We saved the results in a worksheet named “Sig. I - Type 1 Wald” in the same Excel file AML_uneqvar.xlsx using the following commands
write.xlsx(sig.res1.I.wald, file="AML_uneqvar.xlsx", sheetName = "Sig. I - Type 1 Wald", row.names = F, append = T)
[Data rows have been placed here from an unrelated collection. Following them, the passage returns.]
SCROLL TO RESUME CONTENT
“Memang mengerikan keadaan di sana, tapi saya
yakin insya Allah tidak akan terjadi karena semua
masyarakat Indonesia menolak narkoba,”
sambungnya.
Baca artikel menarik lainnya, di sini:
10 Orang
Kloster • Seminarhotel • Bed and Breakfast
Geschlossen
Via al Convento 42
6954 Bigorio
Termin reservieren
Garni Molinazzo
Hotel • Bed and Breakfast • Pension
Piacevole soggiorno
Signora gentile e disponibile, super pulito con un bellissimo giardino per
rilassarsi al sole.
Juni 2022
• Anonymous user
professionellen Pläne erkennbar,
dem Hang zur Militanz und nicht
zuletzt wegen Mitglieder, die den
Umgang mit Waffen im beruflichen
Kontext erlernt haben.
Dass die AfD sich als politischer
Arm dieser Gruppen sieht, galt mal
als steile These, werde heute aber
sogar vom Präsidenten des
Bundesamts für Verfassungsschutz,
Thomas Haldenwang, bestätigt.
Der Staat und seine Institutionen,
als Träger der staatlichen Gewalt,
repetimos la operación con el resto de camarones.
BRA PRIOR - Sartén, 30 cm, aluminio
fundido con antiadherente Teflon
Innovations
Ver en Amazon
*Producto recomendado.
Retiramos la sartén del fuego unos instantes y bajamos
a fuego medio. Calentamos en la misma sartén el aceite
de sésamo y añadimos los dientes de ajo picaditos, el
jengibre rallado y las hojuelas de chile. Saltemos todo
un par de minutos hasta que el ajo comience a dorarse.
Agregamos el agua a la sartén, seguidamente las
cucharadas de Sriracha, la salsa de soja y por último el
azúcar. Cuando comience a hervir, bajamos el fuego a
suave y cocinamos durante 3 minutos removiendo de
The procedure for the analysis based on Type 2 screening test is the same as that based on Type 1 test except that the argument screen.type
of function lrt.test.mclapply
needs to be specified as 2 rather than 1. We perform the Type 2 screening test by submitting following command:
res <- lrt.test.mclapply(data=data, VarCov.type="uneqvar", nCore=NULL, outfile="output/AML_outcome_uneqvar_type2.RData", screen.type=2)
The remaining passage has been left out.